И все остальные друзья тоже меня на смех подняли, узнавши, что у меня отняли только одну почку.
Ладно, подумал я, ладно, чего я, действительно, кипишую.
Но люди в белых халатах не унимались, продолжали искать во мне что-то своё любимое и таки нашли.
– Наверное, нам придётся от вашего левого лёгкого немножко отрезать. Так, самую малость! Но это ещё не точно! Вы не возражаете?
– Я? Возражаю?
Последний раз я пытался возразить, когда мне, первокласснику, сломали палец неразорвавшимся снарядом. Нет-нет, я не партизанский сын полка, просто школа наша была возле танкового училища, и там мы собирали металлолом.
Ну, в общем, пошёл я опять друзьям жаловаться, а они ещё пуще надо мною потешаются:
– Да ты издеваешься! Ну, ладно, в прошлый раз хоть целую почку отняли, а сейчас ведь будет только кусочек лёгкого! Ты знаешь, сколько людей на земле потеряли разного размера кусочки лёгких?
– Даже не представляю! И что они?
– Пьют, гуляют и веселятся!
– Друзья, а нельзя это всё делать без отъёма частей моего ливера?
А они мне назидательно:
– А это тебе потому, дорогой наш дружище, что в первые шестьдесят лет ты выбрал весь ресурс, что тебе был выделен ненавидимым тобой господом богом!

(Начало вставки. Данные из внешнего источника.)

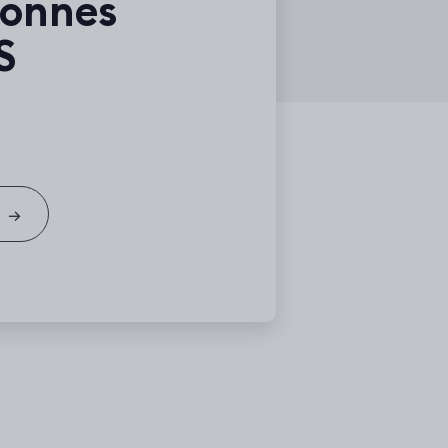
sonnes
S
t
→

Ну, ладно, пошёл я вспоминать, как хорошо мне было, когда меня не свежевали, как молочного поросёнка перед копчением. Прилёг я вздремнуть, а за мною кто-то бежит, ноги сбивая. Оглянулся, а это некто в белом халате, запыхался весь:
– Сэр! Я спешил вам сообщить, что не только пить, но и курить вам опять можно. Ни в чём себе больше можете не отказывать!
– Что, не помогло отрезание разных частей моего тела?
– Почему же не помогло? – обиделся доктор, – Вот же, мы с вами ещё разговариваем!
Пошёл я к друзьям грустной новостью поделиться. А они мне:
– Ха, опять он нас всех обштопал!
– Ну, ты хитрец, а ведь всю жизнь татарином притворялся!
– Маратик, ты сам-то видишь, как ты всех нас обошёл! Нам здесь ещё мучиться и мучиться, а у тебя уже не будут болеть ни спина, ни ноги. Ты не будешь больше вскакивать по ночам оттого, что ноги судорогой сводит или руки. Неблагодарный!
Я уже говорил, что так совпала моя болезнь, что нам переезжать надо в другой дом. И, конечно, все мои друзья умоляют меня позволить помочь с упаковкой вещей. А я не люблю суеты – сам я, сам. Но у жены моей подружка есть, и у неё муж тоже чувствует себя очень нехорошо. И подружка говорит, что они с мужем приедут помогать, потому что он очень хочет. Ну как тут откажешь?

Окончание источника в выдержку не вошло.